Open ArnoStrouwen opened 4 months ago
I don't think it's too simplistic. The simplified equations are
julia> equations(ns)
2-element Vector{Equation}:
0 ~ (-x + y)*σ
0 ~ x*y - z*β
with Jacobian
julia> calculate_jacobian(ns)
2×2 Matrix{Num}:
-σ 0
y -β
which seems to match the generated expressions.
But it's still strange that the solve
that uses the Jacobian fails.
But is y
not a function of z
and x
here?
Ah, of course, you're right. I think the correct Jacobian should be
using ModelingToolkit
using ModelingToolkit: t_nounits as t, D_nounits as D
@parameters σ ρ β
@variables x z
Dx(expr) = expand_derivatives(Differential(x)(expr))

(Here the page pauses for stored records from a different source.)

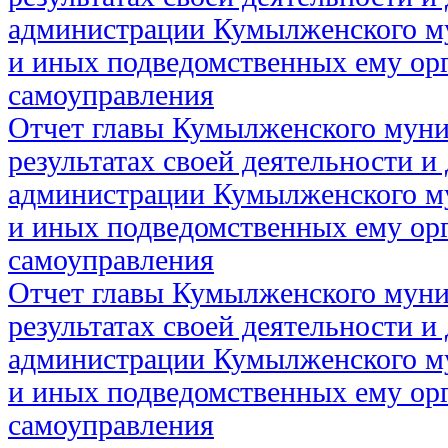
администрации Кумылженского м
и иных подведомственных ему ор
самоуправления
Отчет главы Кумылженского муни
результатах своей деятельности и
администрации Кумылженского м
и иных подведомственных ему ор
самоуправления
Отчет главы Кумылженского муни
результатах своей деятельности и
администрации Кумылженского м
и иных подведомственных ему ор
самоуправления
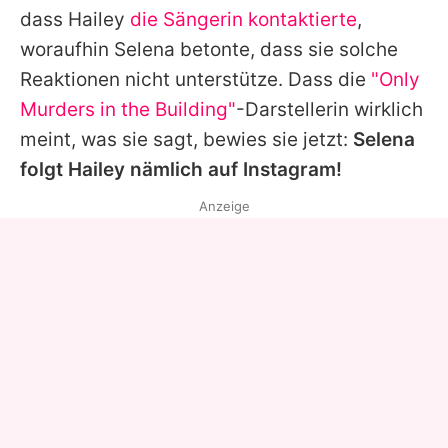
dass
Hailey
die Sängerin kontaktierte
,
woraufhin
Selena
betonte, dass sie solche
Reaktionen nicht unterstütze. Dass die
"Only
Murders in the Building"
-Darstellerin wirklich
meint, was sie sagt, bewies sie jetzt:
Selena
folgt
Hailey
nämlich auf Instagram!
Anzeige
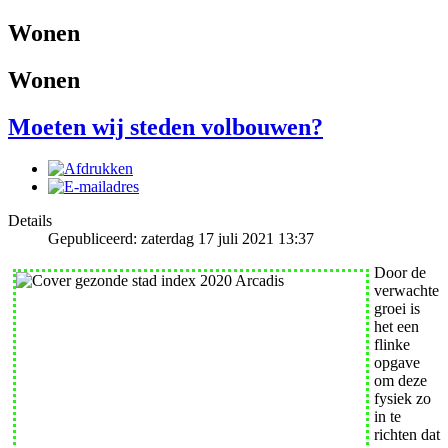
Wonen
Wonen
Moeten wij steden volbouwen?
Details
Gepubliceerd: zaterdag 17 juli 2021 13:37
Door de
verwachte
groei is
het een
flinke
opgave
om deze
fysiek zo
in te
richten dat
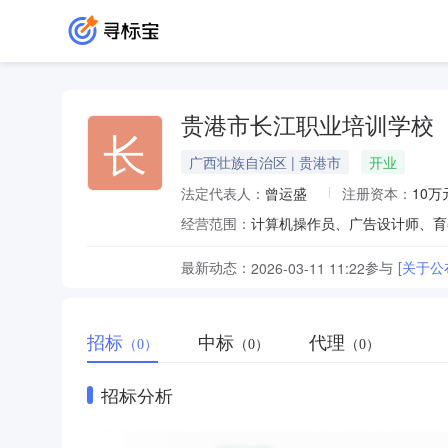
贵港市长江职业培训学校
长
广西壮族自治区 | 贵港市
开业
法定代表人：
曾运盛
注册资本：
10万
经营范围：
计算机操作员、广告设计师、育
最新动态：
参与
[关于
2026-03-11 11:22
招标
中标
代理
（0）
（0）
（0）
招标分析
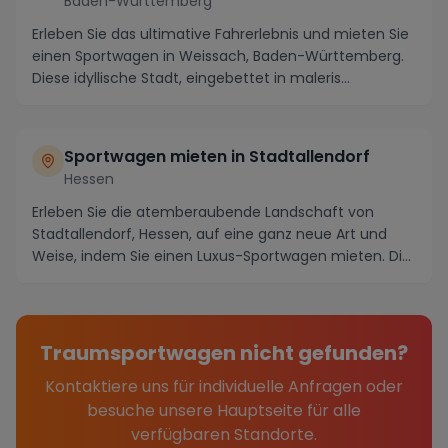
Baden-Württemberg
Erleben Sie das ultimative Fahrerlebnis und mieten Sie
einen Sportwagen in Weissach, Baden-Württemberg.
Diese idyllische Stadt, eingebettet in maleris...
Sportwagen mieten in Stadtallendorf
Hessen
Erleben Sie die atemberaubende Landschaft von
Stadtallendorf, Hessen, auf eine ganz neue Art und
Weise, indem Sie einen Luxus-Sportwagen mieten. Die
R...
Traumsportwagen nicht gefunden?
Kontaktiere uns für individuelle Anfragen oder
besuche unsere Hauptseite für alle
verfügbaren Standorte.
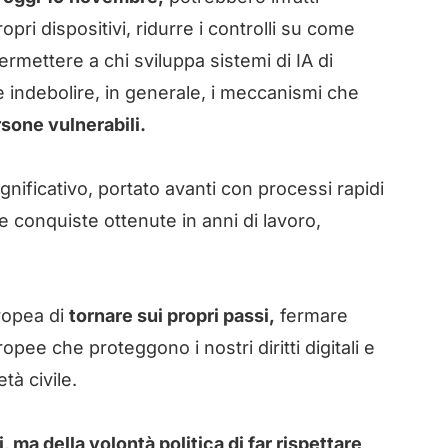
opri dispositivi, ridurre i controlli su come
rmettere a chi sviluppa sistemi di IA di
 indebolire, in generale, i meccanismi che
rsone vulnerabili.
gnificativo, portato avanti con processi rapidi
e conquiste ottenute in anni di lavoro,
ropea di
tornare sui propri passi,
fermare
opee che proteggono i nostri diritti digitali e
tà civile.
 ma della volontà politica di far rispettare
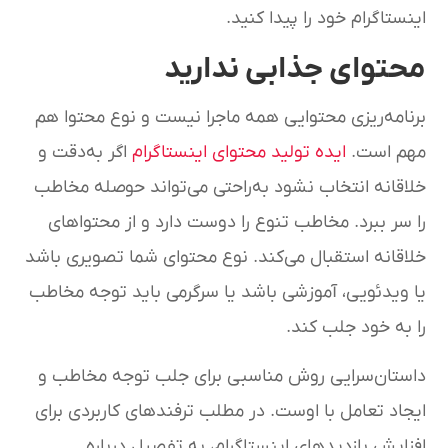
اینستاگرام خود را پیدا کنید.
محتوای جذابی ندارید
برنامه‌ریزی محتوایی همه ماجرا نیست و نوع محتوا هم
مهم است.
ایده تولید محتوای اینستاگرام
اگر به‌دقت و
خلاقانه انتخاب نشود به‌راحتی می‌تواند حوصله مخاطب
را سر ببرد. مخاطب تنوع را دوست دارد و از محتواهای
خلاقانه استقبال می‌کند. نوع محتوای شما تصویری باشد
یا ویدئویی، آموزشی باشد یا سرگرمی باید توجه مخاطب
را به خود جلب کند.
داستان‌سرایی روش مناسبی برای جلب توجه مخاطب و
ایجاد تعامل با اوست. در مطلب ترفندهای کاربردی برای
افزایش بازدیدهای اینستاگرام، به تفصیل درباره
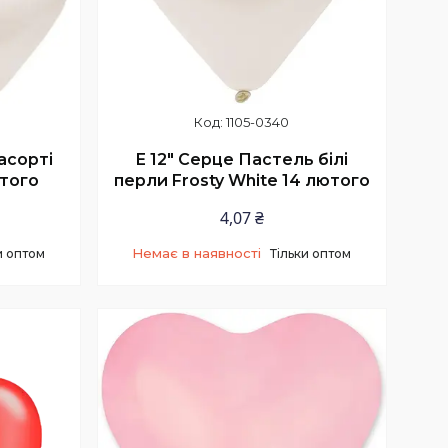
1105-0340
асорті
Е 12" Серце Пастель білі
ютого
перли Frosty White 14 лютого
4,07 ₴
Немає в наявності
и оптом
Тільки оптом
+380 (97) 506-56-25
Менеджер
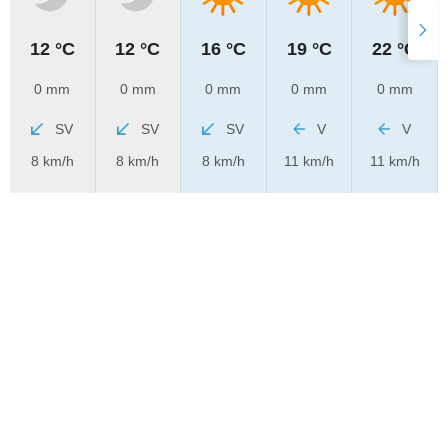
12 °C
12 °C
16 °C
19 °C
22 °C
0 mm
0 mm
0 mm
0 mm
0 mm
SV
SV
SV
V
V
8 km/h
8 km/h
8 km/h
11 km/h
11 km/h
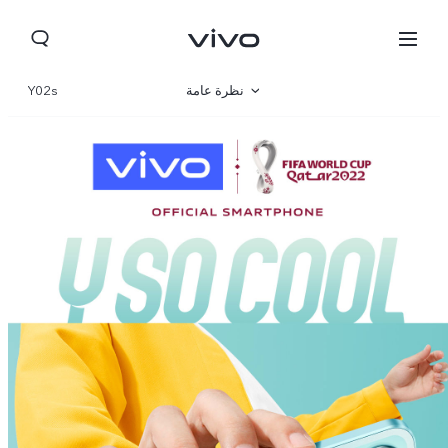
نظرة عامة
Y02s
المعرض
المواصفات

Dz(expr) = expand_derivatives(Differential(z)(expr))
y = x*(-z + ρ)
f1 = (-x + y)*σ
f2 = x*y - z*β
J = [
Dx(f1) Dz(f1)
Dx(f2) Dz(f2)
]
which gives
2×2 Matrix{Num}:
(-1 - z + ρ)*σ -x*σ
2x*(-z + ρ) -β - (x^2)
Actually, reviewing this.
I thought I might as well check how ODEs is accomplishing this, and it's a simpler solution through full_equations
which expands the observed. https://github.com/SciML/ModelingToolkit.jl/blob/master/src/systems/diffeqs/abstractodesystem.jl#L28. We should probably change the solution on NonlinearSystem for that.
We should also check the OptimizationSystem gradient for the same effect. https://github.com/SciML/ModelingToolkit.jl/blob/master/src/systems/optimization/optimizationsystem.jl#L130
https://docs.sciml.ai/ModelingToolkit/stable/tutorials/nonlinear/
At first glance, the generated jac looks overly simplistic?